Fresh fears have been voiced by ex-premier Gordon Brown, who said a 2008-style banking crash could happen again, forcing British taxpayers to fund another multi-billion pound rescue package.
He insisted rogue banking executives should have been jailed, stripped of their bonuses and had their assets confiscated after Britain experienced the worst financial crisis since the Depression of the 1930s.
Guilty bankers should face prison urges Gordon Brown in his new book. Read the 2nd extract of My Life,Our Times here https://t.co/X7PAsiezFa
— Gordon & Sarah Brown (@OfficeGSBrown) October 31, 2017
Mr. Brown has now questioned why bankers who had been involved in the 2008 global economic crisis had not been prosecuted in the way they were in Ireland, Iceland, Spain and Portugal.

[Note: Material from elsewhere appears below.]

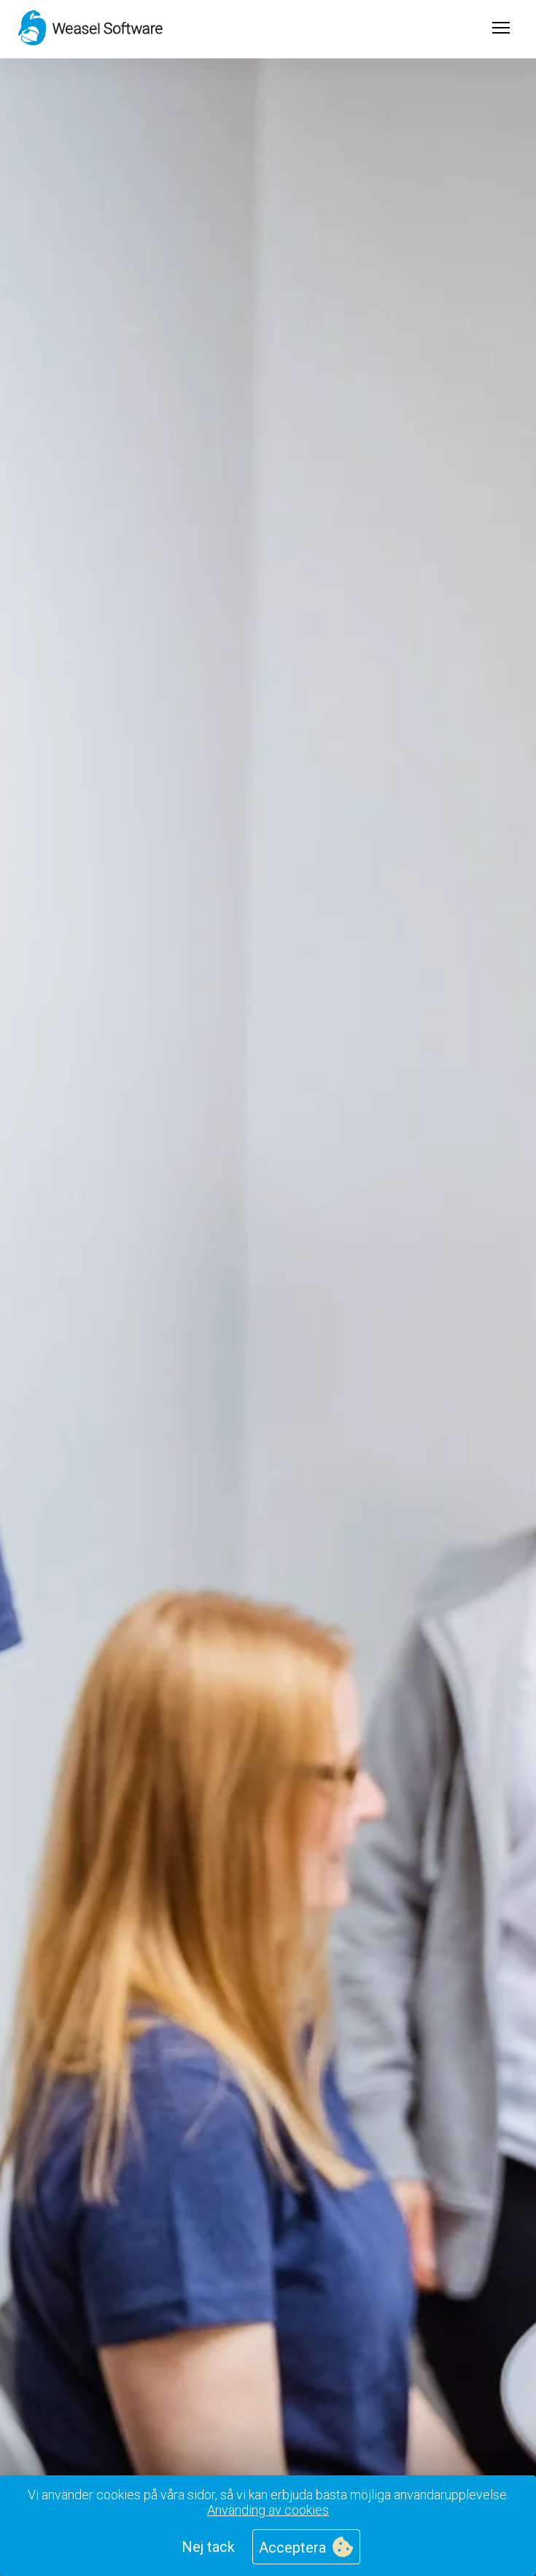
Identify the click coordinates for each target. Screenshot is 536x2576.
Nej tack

"If bankers who act fraudulently are not put in jail with their bonuses returned, assets confiscated and banned from future practice, we will only give a green light to similar risk-laden behavior in new forms," Mr. Brown wrote in his memoir My Life, Our Times.
The year 2009 "has proved to be the turning point at which history failed to turn," he explained, adding that little has changed since "the promise in 2009 that we bring finance to heel."
"The banks that were deemed 'too big to fail' are now even bigger than they were," Mr. Brown said.
"Similarly, with inadequate oversight of shadow banking, with exotic new financial instruments such as collateralized loan obligations and without, as yet, a proper early warning system, some regulators freely confess that risks have morphed and migrated out of the formal banking system and if the next crisis came they would still not know what is owed and by whom and to whom," the former PM explained.
Big Bonuses
He said billions of pounds were still being paid in bonuses, and that banks had "circumvented" the European Union bankers' bonus cap.
"One of the arguments for high pay in the banking sector — that they take risk — has not survived the crash. With many banks backstopped by the taxpayers, they make their profits at least in part because of the government guarantee. The risks they are taking is often not with their money but with ours."
Quit Threat
In extracts released from his memoir, the Scottish-born politician, who was also Chancellor for a decade, serving under Prime Minister Tony Blair, admitted he had been prepared to quit Downing Street if it had not gone according to plan.
"As I walked into the office, I didn't know if I'd still be there at the end of the day. If what I was about to do failed, with markets collapsing further and confidence ebbing from Britain, I would have no choice but to resign."
He described also how close he came to resigning at the peak of the crisis, saying he warned his wife Sarah to "pack our things for a sudden move out of Downing Street" if the planned bailout failed.
Mr. Brown lost the general election in 2010, later quitting as a member of parliament in 2015. He has always expressed regret that his plans for a 'global banking constitution' to head off future financial crises had not been realized before he left office.